As in the first € 3.6 billion tranche disbursed last April, the 25 milestones will now have to pass the EU Fiscal Policy Directorate and be approved by the relevant bodies within the next 3- 4 months for the installment to enter the public coffers until the end of the year.

At the same time, an effort is being made to increase the 230 projects so far, with a total budget of 10.2 billion euros that have been included in the funding of the Recovery and Resilience Fund.

The need for the continuous integration of projects is based on the ambitious goal of YPOIK, which wants all the investments of Greece 2.0 to be completed by the end of 2025. and for the first half of 2026, at the end of which the program is completed, only part of the private investments should be left pending, which will be supported as it is known, from the loans of 12.7 billion.

Acceleration of private investment

Meanwhile, the forthcoming interest rate hikes for the ECB are also pushing for the acceleration of the private investment of the Recovery Fund. YPOIK has warned commercial banks that if they fail to disburse the first tranche of 1.6 billion of the Fund’s loans immediately, the current interest rate of 0.35% (due to negative euro interest rates) will increase.

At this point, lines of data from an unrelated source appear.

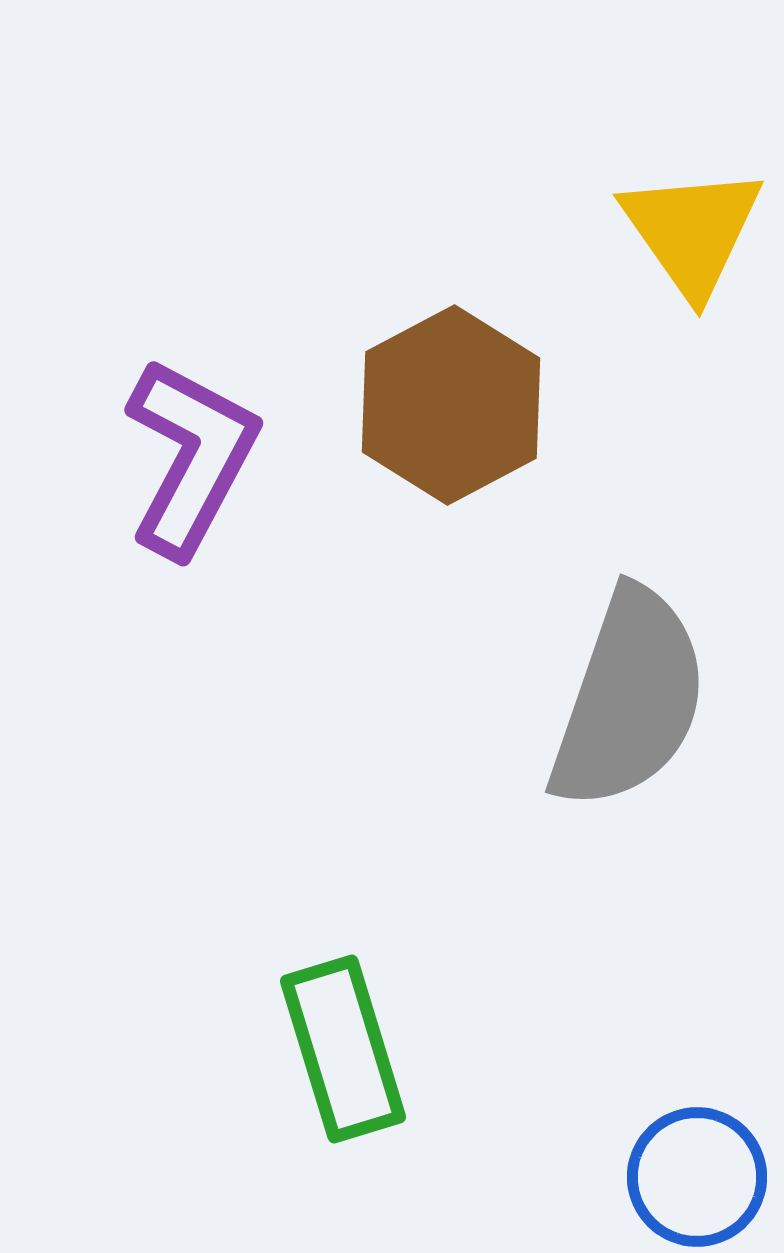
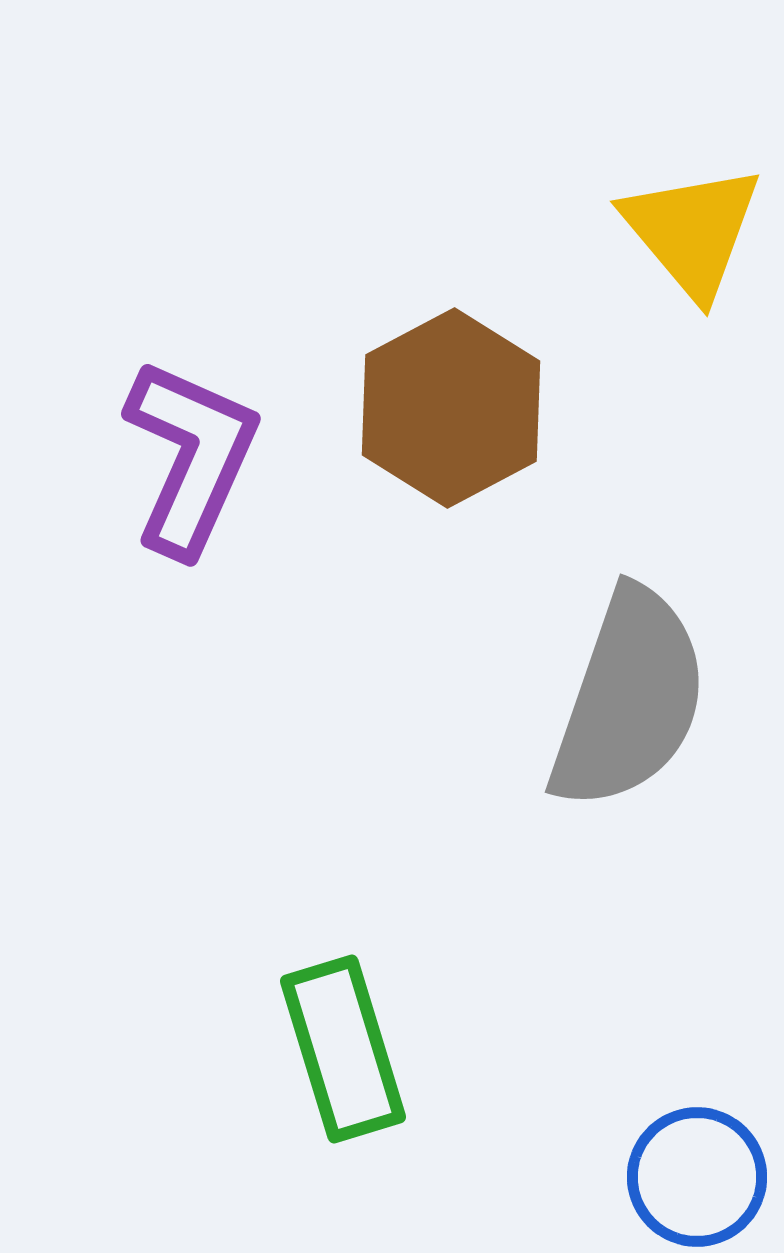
yellow triangle: rotated 5 degrees counterclockwise
brown hexagon: moved 3 px down
purple L-shape: rotated 4 degrees counterclockwise
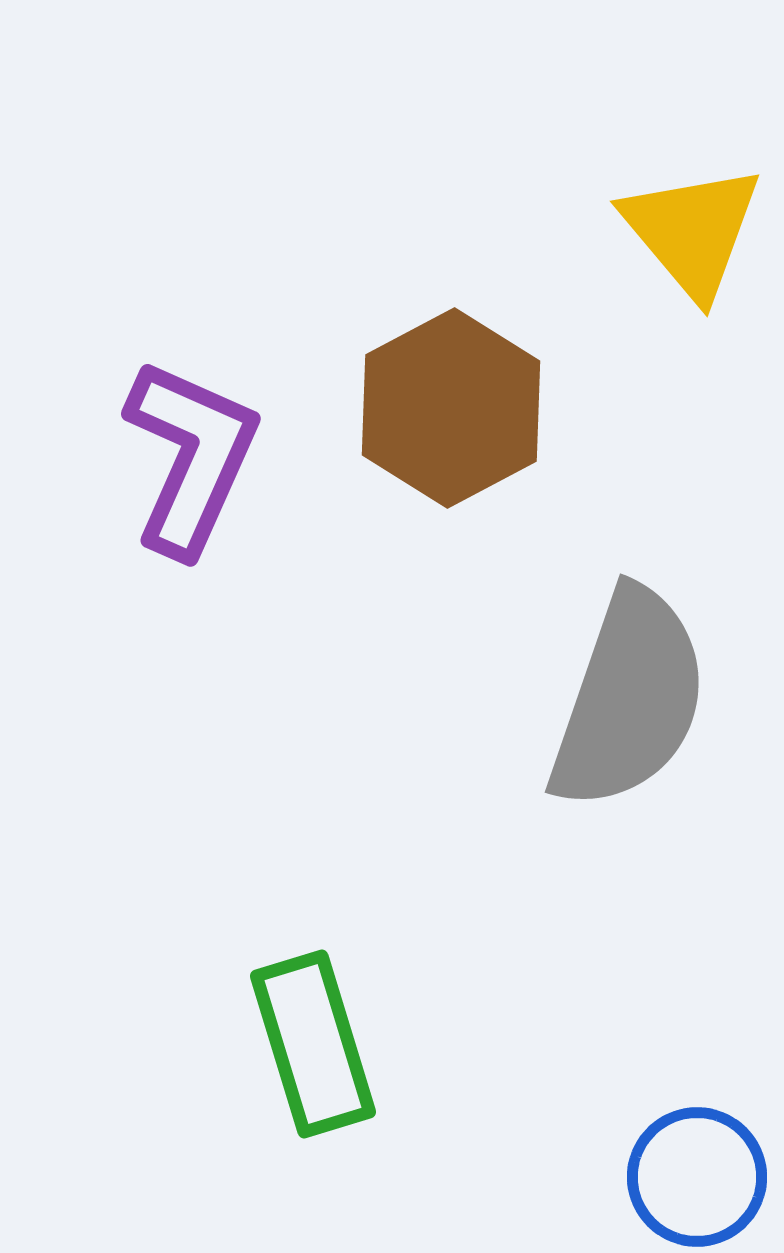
green rectangle: moved 30 px left, 5 px up
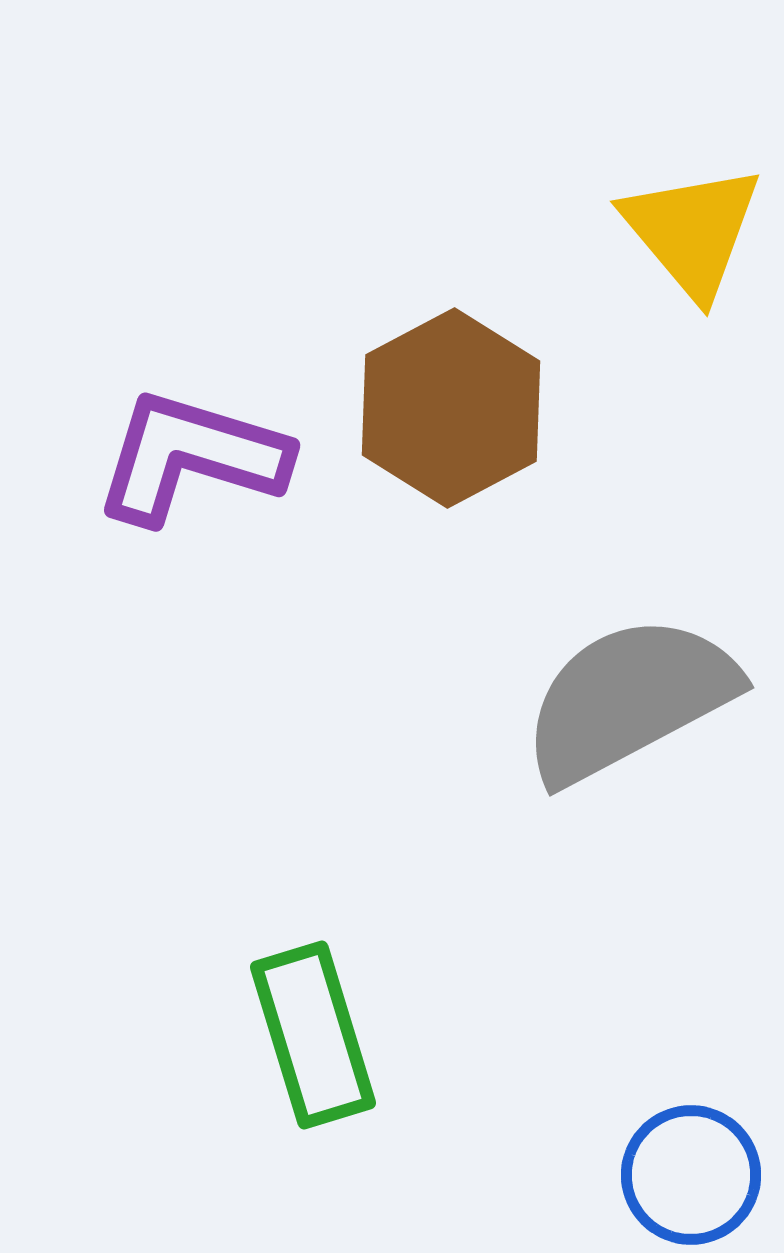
purple L-shape: rotated 97 degrees counterclockwise
gray semicircle: rotated 137 degrees counterclockwise
green rectangle: moved 9 px up
blue circle: moved 6 px left, 2 px up
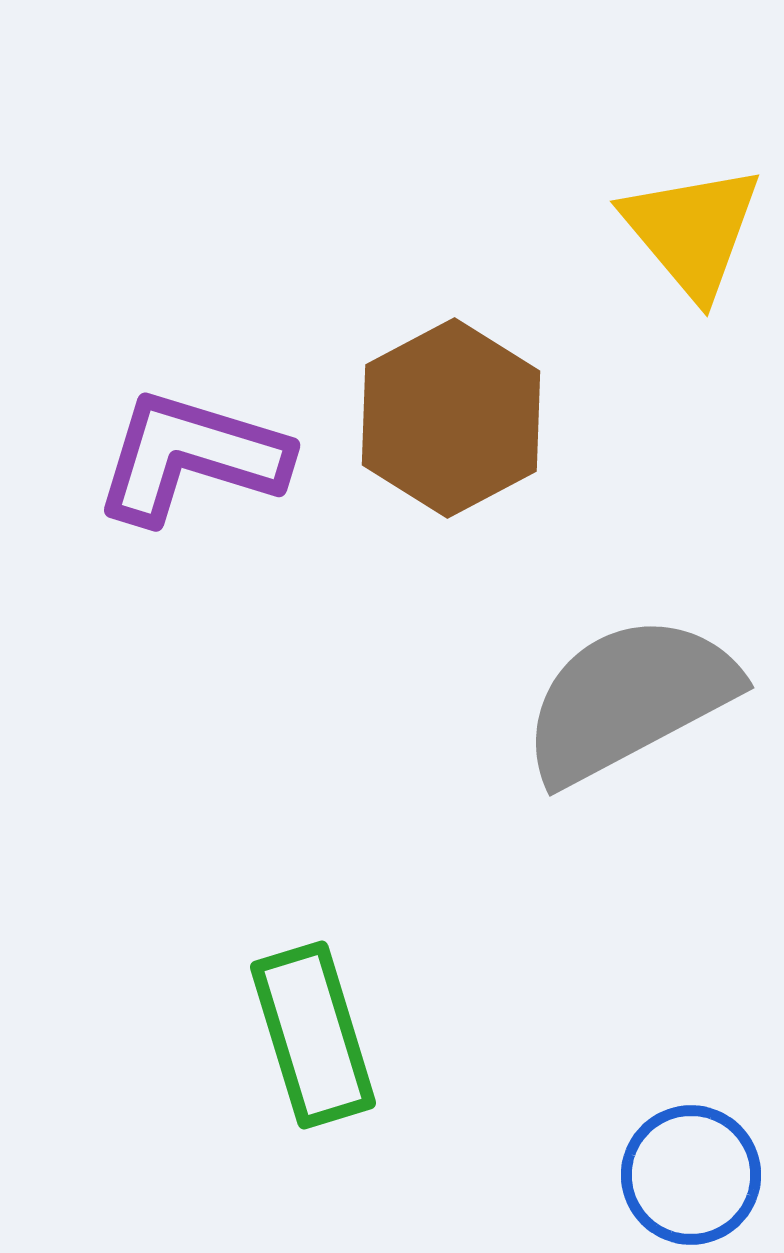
brown hexagon: moved 10 px down
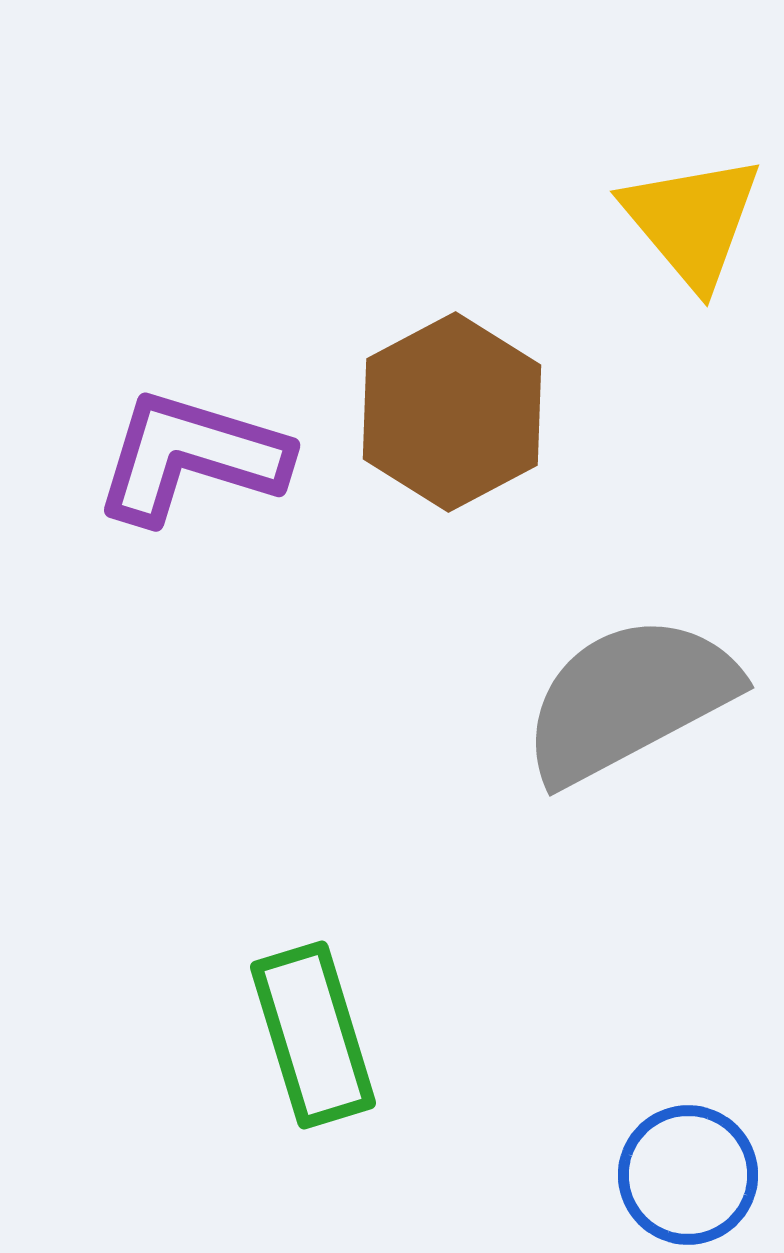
yellow triangle: moved 10 px up
brown hexagon: moved 1 px right, 6 px up
blue circle: moved 3 px left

At the same time, of course, the lending from the commercial banks will increase, which evaluate the investment proposals and will appear as the second financier for 30% of the approved budget of each investment proposal.

However, the interest is already great, since in the special platform of YPOIK 600 investment proposals have been submitted, of which for 20 a final request has been submitted. The total budget of the proposals reaches 700 million euros, which corresponds to TAA loans of 264 million euros. Equity is 223 million euros and trade loans reach 204 million euros.

Review – REpowerEU

Along with all this, the Ministry of Finance is preparing for the mid-term review of the program, while waiting for the regulation of REpower EU. This additional program, which will include projects to address the EU ‘s energy dependence on fossil fuels, will be complementary to the TAA, which will have to be revised in line with the Fund’ s implementing regulation.

YPOIK estimates that for the new program it will absorb up to 5 billion euros from the unallocated loans of TAA. Based on the initial announcements of the Commission, the projects of the “branch” of this Recovery Fund will be able to be financed by redistribution of the funds of the NSRF 2021 -2027.

It is obvious that the double (if not triple if one includes the NSRF) revision is a difficult exercise that should be done quickly and in fact in equally difficult conditions.